To understand the answer is to realize what Bill Self is up against. The NBA rates Peterson so highly in part because the scouts don’t think he’s actually hurt all that often. The judgment, at least by several NBA teams, is that Peterson or the people handling him think the smart play is for the guard to manage his college minutes by skipping or coming out of games — ironically, so as to minimize his chance of sustaining an injury that would affect his draft status.
This isn’t said, mind you — only implied. No scout is going to say, “Yeah, he’s tanking.” And Self, at least in public, has appeared to accept each no-show or game withdrawal as merely part of a remarkably unfortunate series of events. I guess it’s either that or declare that KU has got the worst training staff on earth, a group incapable of dealing with basic leg cramps. It beggars belief.
But trust this: If NBA teams honestly thought Darryn Peterson was a perpetual malady waiting to happen, he’d come off that big board in a New York minute.

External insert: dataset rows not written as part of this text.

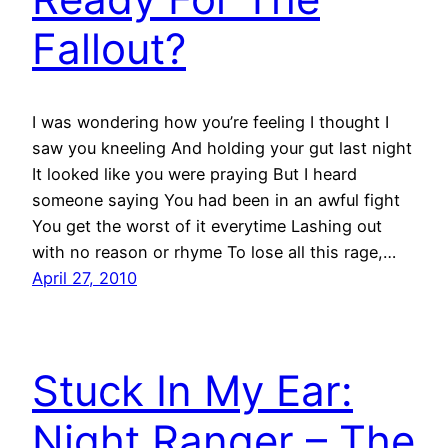
Fallout?
I was wondering how you’re feeling I thought I
saw you kneeling And holding your gut last night
It looked like you were praying But I heard
someone saying You had been in an awful fight
You get the worst of it everytime Lashing out
with no reason or rhyme To lose all this rage,…
April 27, 2010
Stuck In My Ear:
Night Ranger – The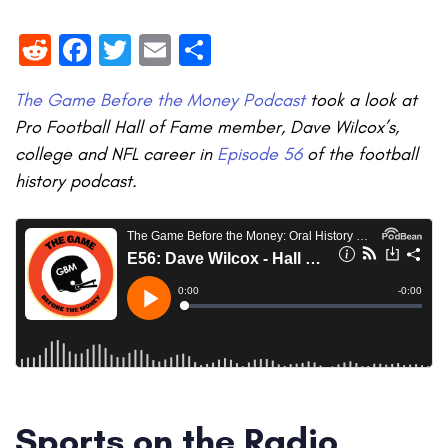
Reddit
Facebook
Twitter
Email
Share
The Game Before the Money Podcast
took a look at
Pro Football Hall of Fame member, Dave Wilcox’s,
college and NFL career in
Episode 56
of the football
history podcast.
Sports on the Radio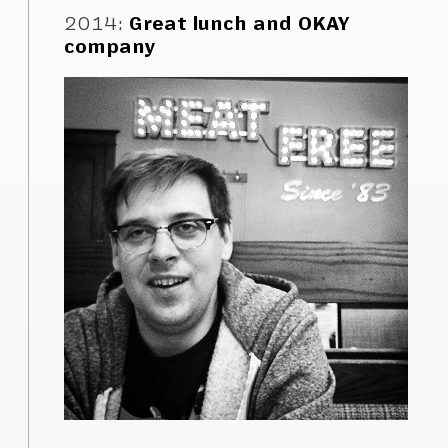
2014
:
Great lunch and OKAY
company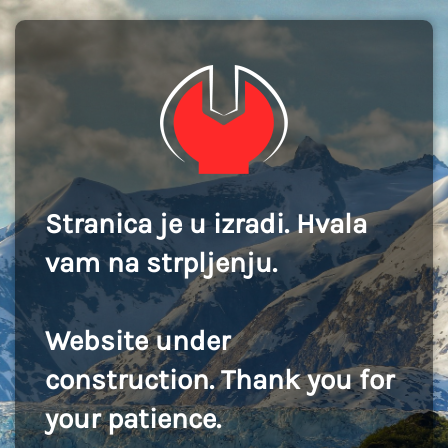
Stranica je u izradi. Hvala
vam na strpljenju.
Website under
construction. Thank you for
your patience.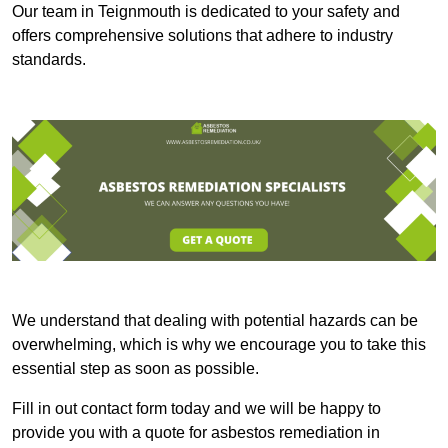
Our team in Teignmouth is dedicated to your safety and
offers comprehensive solutions that adhere to industry
standards.
We understand that dealing with potential hazards can be
overwhelming, which is why we encourage you to take this
essential step as soon as possible.
Fill in out contact form today and we will be happy to
provide you with a quote for asbestos remediation in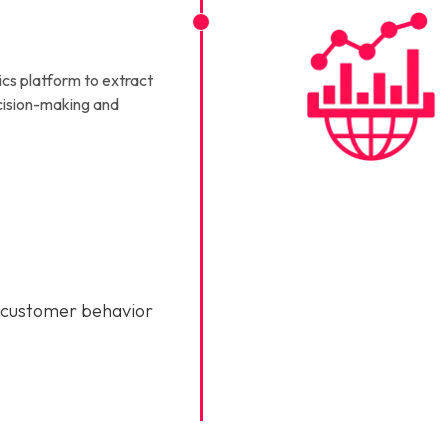
ics platform to extract
ecision-making and
 customer behavior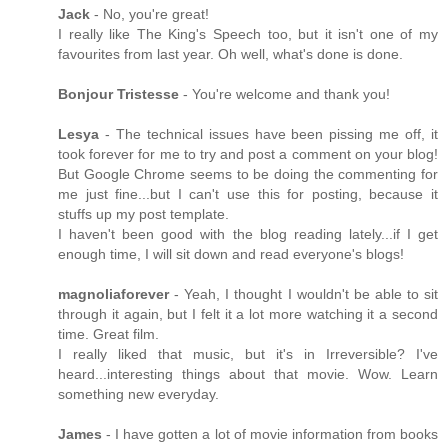
Jack
- No, you're great!
I really like The King's Speech too, but it isn't one of my
favourites from last year. Oh well, what's done is done.
Bonjour Tristesse
- You're welcome and thank you!
Lesya
- The technical issues have been pissing me off, it
took forever for me to try and post a comment on your blog!
But Google Chrome seems to be doing the commenting for
me just fine...but I can't use this for posting, because it
stuffs up my post template.
I haven't been good with the blog reading lately...if I get
enough time, I will sit down and read everyone's blogs!
magnoliaforever
- Yeah, I thought I wouldn't be able to sit
through it again, but I felt it a lot more watching it a second
time. Great film.
I really liked that music, but it's in Irreversible? I've
heard...interesting things about that movie. Wow. Learn
something new everyday.
James
- I have gotten a lot of movie information from books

Self doesn’t seem sure of what to do. I can’t recall him ever getting pushed around like this by a player he fervently recruited, and he has handled some elite talent. As things stand, Self finds himself needing to switch strategies and player sets every time Peterson either can’t go or suddenly comes out of a game. Self’s final obligation, after all, is to the guys who are playing, not the ones who aren’t.
“I thought he was good to go, but we only got 18 minutes out of him,” Self told reporters after Peterson’s abrupt exit against Oklahoma State. (Remember — Peterson took himself out.) “That’s disappointing, because he could have had a really big night.”
On the other hand, the coach said, “It’s happened often enough that our guys have learned to play without him, even though that’s not the way we normally play. That’s certainly not something we’re unaccustomed to right now.”
I’m sure Self would rather his team not have to grow accustomed to seeing a potential No. 1 draft pick be declared unavailable so regularly, but it is what it is.
"You get into the NCAA tournament, you're playing a team just as good as you and you need to have all your best players available,” he said. “All it takes is for one day like that to derail not only a game, but a season.”
In the 11 games this season in which Peterson has not played at all, the Kansas Jayhawks are 9-2. In a perfect world, that would be proof positive that KU can make a deep March run even if their draft darling can’t go. Since we live in this world here, Self already knows better than to believe that. He remains on injury watch.


Please, please don't select this guy. Can you imagine him 50 games into a 12-38 season. "Let's shut it down."
So much to unpack in this excellent story. Is this the new normal for all college coaches in all sports now influenced by NIL money and the portal? I should mention that Bill himself has missed a lot of games in recent years, a bad ticker among other culprits. But he's not avoiding anything, and I think this kid is. No loyalty to university or fellow students by giving it all. I remember another Jayhawk at the opposite end of that spectrum, Nick Collison, who left layers of skin and dribbles of blood on the court every night fighting for the blue nation. Sigh.